[Saved entries]
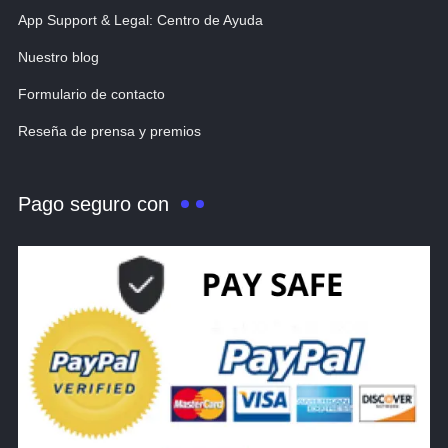
App Support & Legal: Centro de Ayuda
Nuestro blog
Formulario de contacto
Reseña de prensa y premios
Pago seguro con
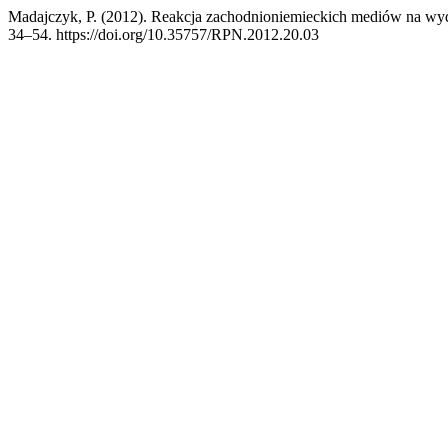
Madajczyk, P. (2012). Reakcja zachodnioniemieckich mediów na wy
34–54. https://doi.org/10.35757/RPN.2012.20.03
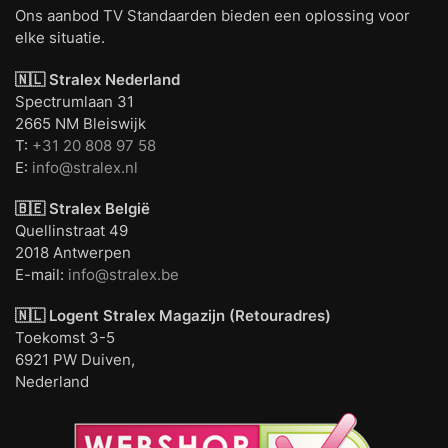
Ons aanbod TV Standaarden bieden een oplossing voor
elke situatie.
🇳🇱 Stralex Nederland
Spectrumlaan 31
2665 NM Bleiswijk
T:
+31 20 808 97 58
E:
info@stralex.nl
🇧🇪 Stralex België
Quellinstraat 49
2018 Antwerpen
E-mail:
info@stralex.be
🇳🇱 Logent
Stralex Magazijn (Retouradres)
Toekomst 3-5
6921 PW Duiven,
Nederland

(Instructions to follow): The full text of the data above, exact and without pictures, is what to return.

(Reply to the exercise):
App Support & Legal: Centro de Ayuda
Nuestro blog
Formulario de contacto
Reseña de prensa y premios
Pago seguro con
Madajczyk, P. (2012). Reakcja zachodnioniemieckich mediów na wy
34–54. https://doi.org/10.35757/RPN.2012.20.03
Ons aanbod TV Standaarden bieden een oplossing voor
elke situatie.
🇳🇱 Stralex Nederland
Spectrumlaan 31
2665 NM Bleiswijk
T:
+31 20 808 97 58
E:
info@stralex.nl
🇧🇪 Stralex België
Quellinstraat 49
2018 Antwerpen
E-mail:
info@stralex.be
🇳🇱 Logent
Stralex Magazijn (Retouradres)
Toekomst 3-5
6921 PW Duiven,
Nederland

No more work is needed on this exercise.